(TASK): Copy out all the entries word for word.

(Collected data):
◆ ◆ ◆ ◆ ◆ ◆ ◆

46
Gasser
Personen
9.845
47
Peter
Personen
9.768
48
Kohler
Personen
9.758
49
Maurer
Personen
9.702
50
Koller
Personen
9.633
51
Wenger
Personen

◆ ◆ ◆ ◆ ◆ ◆ ◆

(SOLUTION TO THIS EXERCISE):
46
Gasser
Personen
9.845
47
Peter
Personen
9.768
48
Kohler
Personen
9.758
49
Maurer
Personen
9.702
50
Koller
Personen
9.633
51
Wenger
Personen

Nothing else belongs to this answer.